Recentemente tive a felicidade de permanecer e trabalhar num país africano. Tinha vontade de pisar aquela terra. Sentir pele com pele. Olhos nos olhos. Cor com cor. Aterramos e sentimos. Não sobra espaço para ilusões. É imediato. Regressamos e percebemos: ninguém chega ali por mero acaso ou circunstância. África é o último reduto de uma maternidade perdida. A ligação ao princípio. Sentimento profundo de casa e comunhão com a humanidade.
Nada disto é novo, eu sei, mas tudo isto, a cada dia que passa, faz-nos falta e confronta-nos sobre o sentido e dimensão das nossas pequenas esferas. Urge regressar. Em pensamento e acção. África é uma montanha gigante que transpira vida e horizonte. Ali tudo é drama feito sorriso, acção e vida. Mesmo quando os forçamos a vestirem a nossa pele. Aqui respiramos uma obesidade mórbida e gulosa. Faça-se um Live Aid em África para resgatar a Europa.
Interessa-me a carga histórica de tudo isto, viagens e migrações, as miscigenações e resultados, proximidades e contrapontos, o pulsar do continente. Também as cores, rostos e clichés associados.
Interessa-me o pintor antes da pintura: o René. Basta o sorriso para sentir o pulsar. É generoso e leal. Expressão agradecida, a cor quente da pele, o afecto, o tom próximo que coloca nas palavras, e tudo isto é também África.
René Tavares é um explorador. Defensor activo da sua causa: África. E do seu povo de São Tomé. Defensor ainda de causas e das histórias que carrega consigo. Estudou em Dakar onde se formou. Depois França, com a sua ligação visceral à ex colónia, Senegal. E Portugal, onde reside mas não mora.
A pintura, como ponto de partida, está associada a uma representação teatral renascentista, herança que se tornou em tempos um símbolo de resistência à dominação colonial portuguesa: o Tchiloli. Uma apropriação da cultura europeia que deu lugar a um fenómeno cultural Santomense.

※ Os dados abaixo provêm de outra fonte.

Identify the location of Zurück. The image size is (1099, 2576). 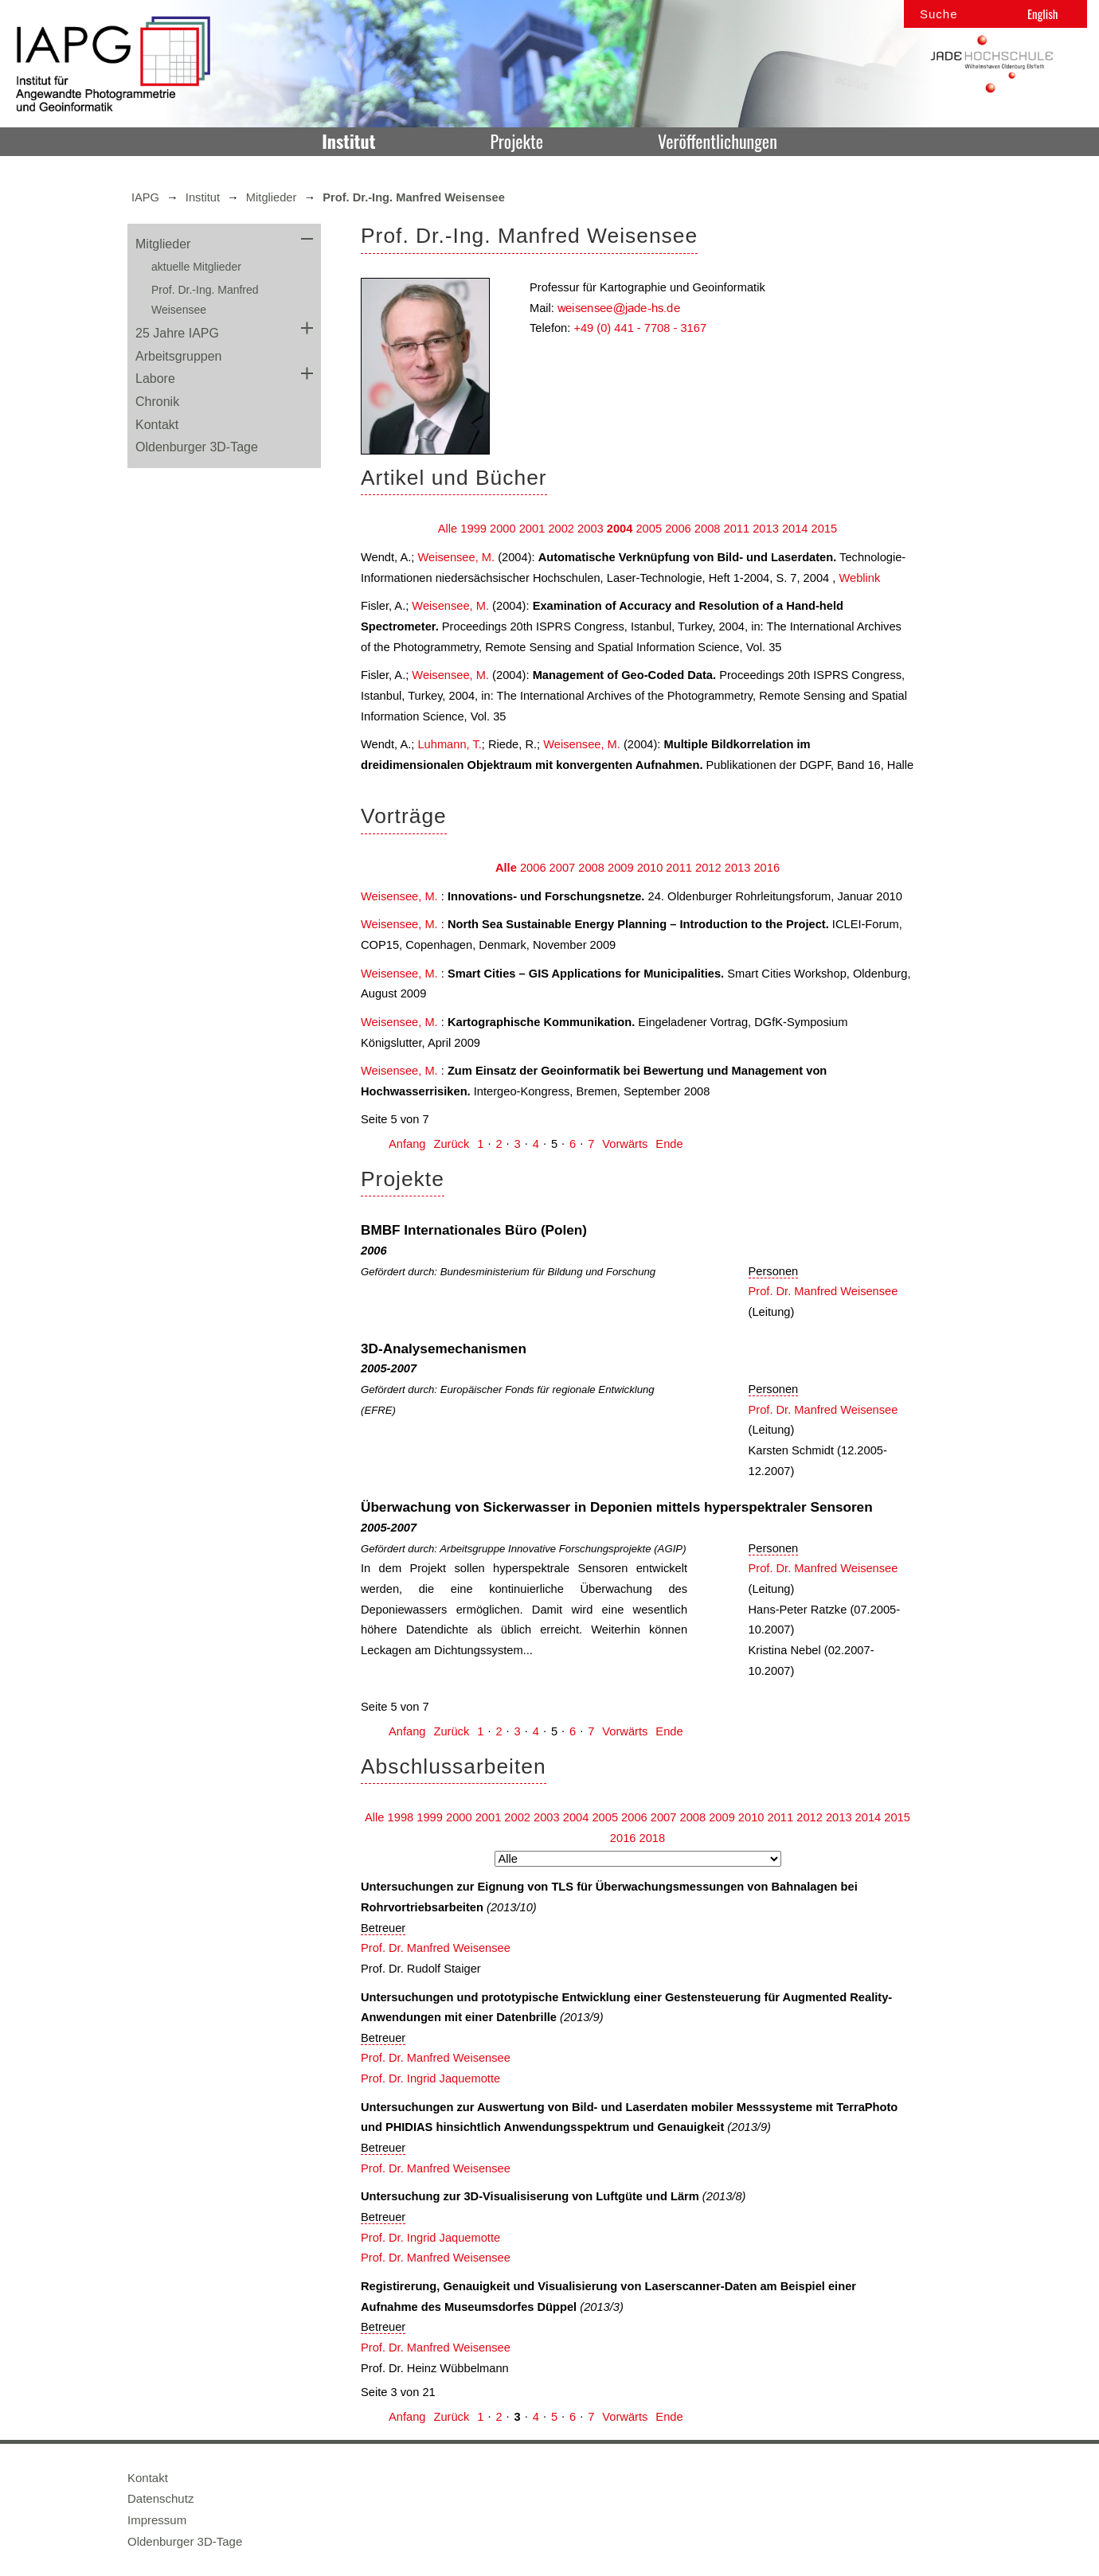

A mescla está na raiz dos seus processos. Constitui e forma o que retrata. Profundamente africano, sim. Na vocação e na génese, nas cenas do quotidiano das ilhas, numa pintura que evoca a mestiçagem. Nas cores vibrantes, num traço que nos liga de imediato ao Sul. Sem necessidade de legenda.
Mas também um contador de histórias, profundamente europeu, marcado pelas múltiplas travessias culturais que o constituem. René Tavares é um migrante com uma visão privilegiada.
Escrevo com o olhar cómodo de um europeu. Sinto o privilégio de observar o traço e as leituras, a síntese e genética de um olhar livre e crítico. Africano. A pintura de René Tavares é a vida de René. Trespassa fronteiras e o tempo. Circula na casa mundo. Respira o ar de um repórter atento e cúmplice de causas, do quotidiano e da vida. É uma pintura ampla.
Utiliza a escala. As suas telas apresentam-nos pessoas, vidas e contextos. Uma janela real que pontua e marca factos e acontecimentos. E também por isso os políticos e o sistema surgem retratados com tanta frequência. No seu palco movem-se aqueles que mexem com África e com os temas que maltratam o continente, sejam eles: racismo, corrupção, a ganância, ecossistema ou as migrações. É uma pintura crítica.
E este é sem dúvida um elemento forte do seu traço. Mas a dança, a música e as relações próximas, os afectos, tudo tão constituinte da geografia africana, são o elo mais forte e vivo. Há mais vida para além da Europa, ainda que haja uma vida feita de Europa. René Tavares sabe que é do mundo. Existe nele uma predisposição para acolher e celebrar com cor, seja o que for, seja como for. A pintura retrata o olhar vivo, revela a alma atenta, deixa-nos em diálogo com as suas e as nossas histórias.